Ketidaksetaraan ekonomi kian menjadi tantangan besar yang dihadapi masyarakat global. Di Indonesia, ketidaksetaraan ekonomi tercermin dari penerapan kebijakan pajak yang kurang tepat sasaran sehingga justru memperburuk keadaan ekonomi di berbagai lapisan masyarakat. Kebijakan pajak yang tidak tepat sasaran ini memicu semakin dalamnya jurang ketidaksetaraan ekonomi dan menimbulkan dampak yang sangat signifikan bagi negara.

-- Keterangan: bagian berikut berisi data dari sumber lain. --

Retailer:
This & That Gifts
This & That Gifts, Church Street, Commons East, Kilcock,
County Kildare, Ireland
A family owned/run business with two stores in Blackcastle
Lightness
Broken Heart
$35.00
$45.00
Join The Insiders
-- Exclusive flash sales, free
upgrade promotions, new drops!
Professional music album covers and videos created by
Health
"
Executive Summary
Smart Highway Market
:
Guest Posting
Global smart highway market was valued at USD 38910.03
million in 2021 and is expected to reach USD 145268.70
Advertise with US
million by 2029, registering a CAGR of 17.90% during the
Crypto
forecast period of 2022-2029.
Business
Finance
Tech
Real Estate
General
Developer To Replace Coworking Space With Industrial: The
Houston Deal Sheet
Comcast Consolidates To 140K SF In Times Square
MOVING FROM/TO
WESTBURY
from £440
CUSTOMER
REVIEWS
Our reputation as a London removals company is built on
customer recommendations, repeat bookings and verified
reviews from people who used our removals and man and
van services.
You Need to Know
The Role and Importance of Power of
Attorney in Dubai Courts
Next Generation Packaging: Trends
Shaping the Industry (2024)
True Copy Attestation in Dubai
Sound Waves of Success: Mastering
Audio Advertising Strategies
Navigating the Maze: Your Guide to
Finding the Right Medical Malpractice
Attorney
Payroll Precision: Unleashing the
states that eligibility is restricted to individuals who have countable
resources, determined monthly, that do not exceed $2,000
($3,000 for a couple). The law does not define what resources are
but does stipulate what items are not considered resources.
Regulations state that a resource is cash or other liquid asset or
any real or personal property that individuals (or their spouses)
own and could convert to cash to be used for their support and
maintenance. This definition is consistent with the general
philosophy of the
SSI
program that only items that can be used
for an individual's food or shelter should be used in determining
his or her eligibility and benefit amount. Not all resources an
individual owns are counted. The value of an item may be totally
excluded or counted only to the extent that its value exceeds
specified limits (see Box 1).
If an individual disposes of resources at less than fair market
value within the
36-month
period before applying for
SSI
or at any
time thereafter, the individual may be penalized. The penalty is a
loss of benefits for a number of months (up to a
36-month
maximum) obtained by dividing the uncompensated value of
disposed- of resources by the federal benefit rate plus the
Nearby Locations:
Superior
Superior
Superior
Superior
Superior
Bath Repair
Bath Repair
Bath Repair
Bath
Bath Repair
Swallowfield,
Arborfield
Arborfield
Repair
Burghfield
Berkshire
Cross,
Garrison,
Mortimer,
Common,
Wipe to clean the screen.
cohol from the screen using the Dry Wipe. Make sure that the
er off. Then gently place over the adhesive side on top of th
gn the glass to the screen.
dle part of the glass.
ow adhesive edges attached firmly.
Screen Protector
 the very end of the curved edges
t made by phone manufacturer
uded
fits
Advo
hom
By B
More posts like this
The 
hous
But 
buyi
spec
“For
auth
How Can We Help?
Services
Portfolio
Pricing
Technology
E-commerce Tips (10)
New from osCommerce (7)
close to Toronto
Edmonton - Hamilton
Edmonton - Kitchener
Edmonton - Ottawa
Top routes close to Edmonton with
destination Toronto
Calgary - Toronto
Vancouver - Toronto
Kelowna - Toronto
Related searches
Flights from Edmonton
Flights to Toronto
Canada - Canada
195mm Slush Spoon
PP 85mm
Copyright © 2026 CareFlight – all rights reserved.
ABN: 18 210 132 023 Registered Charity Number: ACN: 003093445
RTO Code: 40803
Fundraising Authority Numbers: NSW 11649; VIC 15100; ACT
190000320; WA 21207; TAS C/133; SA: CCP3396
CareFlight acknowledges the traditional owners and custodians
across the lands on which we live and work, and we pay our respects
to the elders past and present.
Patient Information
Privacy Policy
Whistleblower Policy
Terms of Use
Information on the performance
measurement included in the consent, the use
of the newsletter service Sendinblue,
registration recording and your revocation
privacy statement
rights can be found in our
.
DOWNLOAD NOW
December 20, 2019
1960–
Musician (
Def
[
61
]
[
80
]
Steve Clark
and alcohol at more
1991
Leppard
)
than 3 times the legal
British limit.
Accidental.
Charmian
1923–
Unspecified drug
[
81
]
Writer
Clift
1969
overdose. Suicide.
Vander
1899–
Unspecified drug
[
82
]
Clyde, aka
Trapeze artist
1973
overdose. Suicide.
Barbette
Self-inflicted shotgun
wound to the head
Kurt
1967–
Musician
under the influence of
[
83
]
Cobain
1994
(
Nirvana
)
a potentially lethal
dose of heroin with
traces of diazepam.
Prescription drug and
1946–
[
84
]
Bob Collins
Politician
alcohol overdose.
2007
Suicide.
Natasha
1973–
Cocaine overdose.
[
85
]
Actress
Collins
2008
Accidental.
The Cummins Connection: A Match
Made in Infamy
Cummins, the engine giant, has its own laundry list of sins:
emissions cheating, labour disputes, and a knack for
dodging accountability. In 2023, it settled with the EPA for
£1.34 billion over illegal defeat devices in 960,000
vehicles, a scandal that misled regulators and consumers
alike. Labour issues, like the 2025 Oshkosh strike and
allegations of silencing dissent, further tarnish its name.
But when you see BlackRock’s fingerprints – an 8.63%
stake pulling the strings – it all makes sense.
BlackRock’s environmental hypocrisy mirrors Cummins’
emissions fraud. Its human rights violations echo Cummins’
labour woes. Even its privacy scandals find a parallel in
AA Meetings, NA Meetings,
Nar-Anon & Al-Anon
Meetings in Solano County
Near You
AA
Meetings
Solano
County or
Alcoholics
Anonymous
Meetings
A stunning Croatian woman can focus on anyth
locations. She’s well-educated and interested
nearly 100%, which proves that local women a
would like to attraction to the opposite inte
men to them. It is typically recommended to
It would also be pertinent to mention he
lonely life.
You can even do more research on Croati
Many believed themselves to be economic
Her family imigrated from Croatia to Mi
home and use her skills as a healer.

Sistem pajak yang memberlakukan tarif pajak rendah untuk pekerja berpenghasilan tinggi dapat menyebabkan kesenjangan ekonomi yang semakin menjadi. Orang dengan penghasilan rendah biasanya dikenai tarif pajak yang sama atau bahkan lebih tinggi dibandingkan dengan orang dengan penghasilan tinggi. Orang-orang kaya dan perusahaan besar dapat mempertahankan dan meningkatkan kekayaan mereka, sementara orang-orang berpenghasilan rendah terus berjuang untuk hanya sekadar memenuhi kebutuhan dasarnya.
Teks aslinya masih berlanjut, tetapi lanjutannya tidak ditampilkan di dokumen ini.